In [2]:
'''
Merge athletes who were not found on the team page that match an 
existing athlete in the DB.
'''

import pandas as pd
from util.db_util import Database

db = Database("db/Track.db")

# get athletes that have first = last and grad_year = 9999
# if we don't find an athlete when web scrapping, we put the full
# name in for both first and last
df = db.get_problem_athletes()

results = []

for index, row in df.iterrows():
    full_name = row["first"].strip().split()
    
    if len(full_name) >= 2:
        first = full_name[0]
        last = " ".join(full_name[1:])
        
        school_id = row["school_id"]
    
        bad_id = row["athlete_id"]

        # check for matching athlete 
        good_id = db.get_athlete_id_wo_grad_year(first, last, school_id)

        if good_id is not None:
            athlete_df = db.get_athlete(good_id)
            results.append((good_id, bad_id))
    else:
        print("BAD")
        print(full_name)

results_df = pd.DataFrame(results, columns=["Good", "Bad"])
print(results_df)

file = f"Merge ID Results.csv"
results_df.to_csv(file, index=False)


Empty DataFrame
Columns: [Good, Bad]
Index: []


In [7]:
for index, row in results_df.iterrows():
    good_id, bad_id = int(row["Good"]), int(row["Bad"])
    db.merge_athlete(good_id, bad_id)


In [4]:
'''
Merge athletes who are in the database with the same first, last,
school_id but different grad_years (within 4 years of each other). In 
this case, keep the athlete_id with the highest grad_year. 
'''

import pandas as pd
from util.db_util import Database

db = Database("db/Track.db")

# 1. Load all athletes
df = pd.read_sql_query("""
    SELECT athlete_id, first, last, gender, school_id, grad_year
    FROM athlete
""", db.conn)

# 2. Group by identity fields
groups = df.groupby(["first", "last", "gender", "school_id"])

merge_count = 0

for _, group in groups:
    if len(group) <= 1:
        continue

    # 3. Pick athlete with highest grad_year to keep
    keep_row = group.loc[group["grad_year"].idxmax()]
    keep_id = int(keep_row["athlete_id"])

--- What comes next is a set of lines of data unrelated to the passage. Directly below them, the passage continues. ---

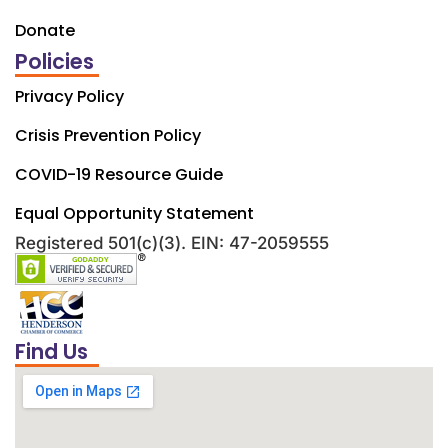
Donate
Policies
Privacy Policy
Crisis Prevention Policy
COVID-19 Resource Guide
Equal Opportunity Statement
Registered 501(c)(3). EIN: 47-2059555
Find Us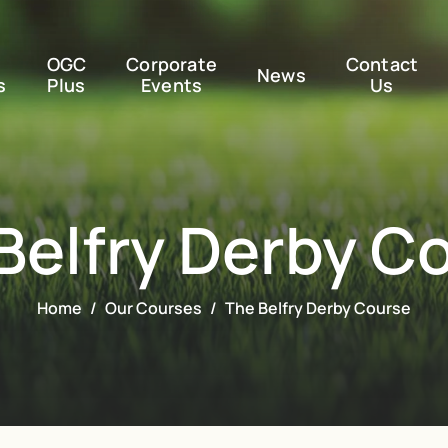
OGC
Corporate
Contact
News
s
Plus
Events
Us
Belfry Derby C
Home
Our Courses
The Belfry Derby Course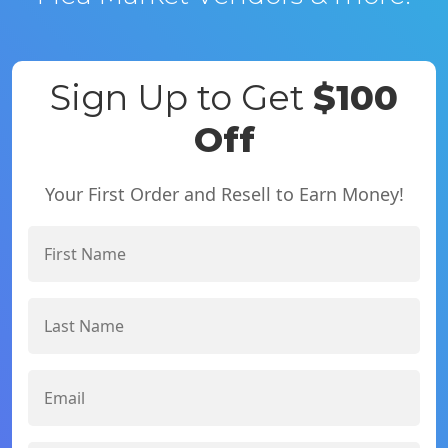
Sign Up to Get
$100
Off
Your First Order and Resell to Earn Money!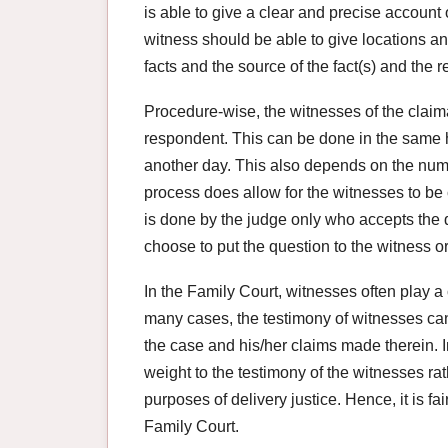
is able to give a clear and precise account o
witness should be able to give locations an
facts and the source of the fact(s) and the 
Procedure-wise, the witnesses of the claima
respondent. This can be done in the same h
another day. This also depends on the num
process does allow for the witnesses to b
is done by the judge only who accepts the q
choose to put the question to the witness or
In the Family Court, witnesses often play a 
many cases, the testimony of witnesses can 
the case and his/her claims made therein. 
weight to the testimony of the witnesses rat
purposes of delivery justice. Hence, it is fa
Family Court.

    # 4. Merge all others into keep_id
    for _, row in group.iterrows():
        bad_id = int(row["athlete_id"])

        if (bad_id == keep_id):
            continue

        if int(keep_row["grad_year"]) == 9999:
            new_bad_id = keep_id
            keep_id = bad_id
            bad_id = new_bad_id
        elif abs(int(keep_row["grad_year"]) - int(row["grad_year"])) > 4:
            continue

        print(keep_id, bad_id)
        #db.merge_athlete(keep_id, bad_id)
        merge_count += 1

print(f"Done. Merged {merge_count} duplicate athlete records.")


Done. Merged 0 duplicate athlete records.


In [2]:
"""
Do a manual athlete merge.
"""

from util.db_util import Database

db = Database("db/Track.db")

db.merge_athlete(301208, 301209)

In [4]:
"""
Finds possible duplicate athletes using fuzzy name matching
and lets the user decide which to merge.
"""

import pandas as pd
from fuzzywuzzy import fuzz

# ==============================================================================
# CONFIGURATION
# ==============================================================================

from util.db_util import Database
db = Database("db/Track.db")

SIMILARITY_THRESHOLD = 85

# ==============================================================================
# LOAD DATA
# ==============================================================================

df = pd.read_sql_query("""
    SELECT athlete_id, first, last, gender, school_id, grad_year
    FROM athlete
""", db.conn)

def delete_from_relay(athlete_id):
    """
    Delete all entries from relay_athlete table for a given athlete_id
    """
    query = "DELETE FROM relay_athlete WHERE athlete_id = ?"
    db.conn.execute(query, (athlete_id,))
    db.conn.commit()

# ==============================================================================
# FUZZY MATCHING
# ==============================================================================

def get_name_similarity(name1, name2):
    return fuzz.ratio(name1.lower(), name2.lower())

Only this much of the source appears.